WHAT NEEDS TO BE DONE
Lines containing the word "performance": say how many there are in the listing, with only the number as the answer.

AVAILABLE DATA
□ □ □ □

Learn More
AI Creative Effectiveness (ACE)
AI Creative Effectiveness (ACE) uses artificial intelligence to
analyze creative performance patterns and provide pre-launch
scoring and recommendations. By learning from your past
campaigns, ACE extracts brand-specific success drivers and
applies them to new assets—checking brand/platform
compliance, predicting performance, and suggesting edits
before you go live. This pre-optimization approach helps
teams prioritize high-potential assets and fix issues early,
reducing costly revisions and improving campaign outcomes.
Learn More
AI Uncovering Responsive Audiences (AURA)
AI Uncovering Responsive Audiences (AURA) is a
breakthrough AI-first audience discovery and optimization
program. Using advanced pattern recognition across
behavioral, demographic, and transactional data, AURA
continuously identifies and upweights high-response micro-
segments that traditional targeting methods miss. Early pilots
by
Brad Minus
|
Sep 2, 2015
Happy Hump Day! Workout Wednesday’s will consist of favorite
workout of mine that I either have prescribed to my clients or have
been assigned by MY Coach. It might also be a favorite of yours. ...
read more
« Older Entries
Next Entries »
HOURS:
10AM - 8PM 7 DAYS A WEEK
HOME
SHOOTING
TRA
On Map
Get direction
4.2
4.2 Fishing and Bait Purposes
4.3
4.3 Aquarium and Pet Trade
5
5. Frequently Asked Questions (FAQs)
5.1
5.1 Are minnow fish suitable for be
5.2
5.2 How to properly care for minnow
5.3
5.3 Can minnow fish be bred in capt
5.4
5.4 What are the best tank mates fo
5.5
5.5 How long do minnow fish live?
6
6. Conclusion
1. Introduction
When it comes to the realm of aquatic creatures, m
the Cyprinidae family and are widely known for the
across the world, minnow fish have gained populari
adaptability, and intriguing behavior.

□ □ □ □

RESPONSE TO THE EXERCISE
2